Kent, it's astounding that YOU, who hates all forms of government spending, is supportive of this massive suck of tax dollars. So, you want to eliminate funds for public schools, libraries, parks, etc but allow state-sponsored murders at the hands of the police. Sounds like a great world!

Jane Haladay

This whole "bad apples" theory is consistently being debunked by informed people who have done deep and careful research into the origins and history of policing. Police culture originated in keeping enslaved people under surveillance and in submission to white authority. There are many good cops, obviously, but it's not just a few apples that are bad: the roots of the tree are toxic.

Elgett Floyd

Thanks for speaking what is true. Truth will free us as American people.

Dusty Rhoades

"Do what the government man tells you if you don't want him to kill you" is not the credo of a free society, Kent.
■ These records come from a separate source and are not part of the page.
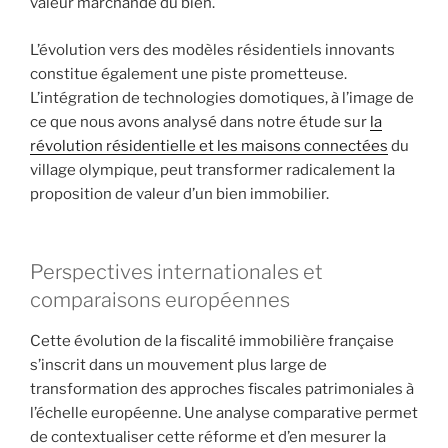
valeur marchande du bien.
L’évolution vers des modèles résidentiels innovants
constitue également une piste prometteuse.
L’intégration de technologies domotiques, à l’image de
ce que nous avons analysé dans notre étude sur
la
révolution résidentielle et les maisons connectées
du
village olympique, peut transformer radicalement la
proposition de valeur d’un bien immobilier.
Perspectives internationales et
comparaisons européennes
Cette évolution de la fiscalité immobilière française
s’inscrit dans un mouvement plus large de
transformation des approches fiscales patrimoniales à
l’échelle européenne. Une analyse comparative permet
de contextualiser cette réforme et d’en mesurer la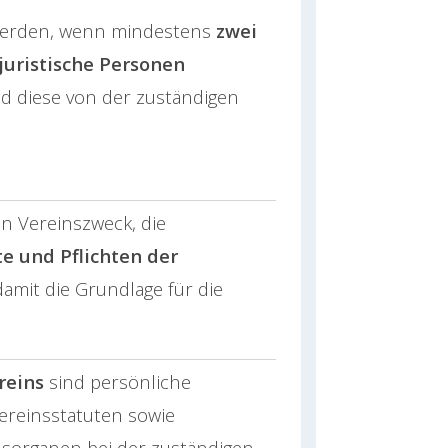
 werden, wenn mindestens
zwei
juristische Personen
nd diese von der zuständigen
en Vereinszweck, die
e und Pflichten der
amit die Grundlage für die
reins
sind persönliche
ereinsstatuten sowie
nsorganen bei der zuständigen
But I suspect you only apply that rule to certain classes of people and not to people who look like you.

Kent Misegades

“About 380 motorists participated in the demonstration, which is believed to be the largest caravan in Moore County history.” The Trump Trains and Trump Flotillas were much longer.

Jackie Sharp Brown

In Moore County, not nationwide. If you have proof of larger caravans in MoCo, please share it.

Jim Tomashoff

He doesn't and he won't. Kent lies whenever his fingers touch his computer keyboard.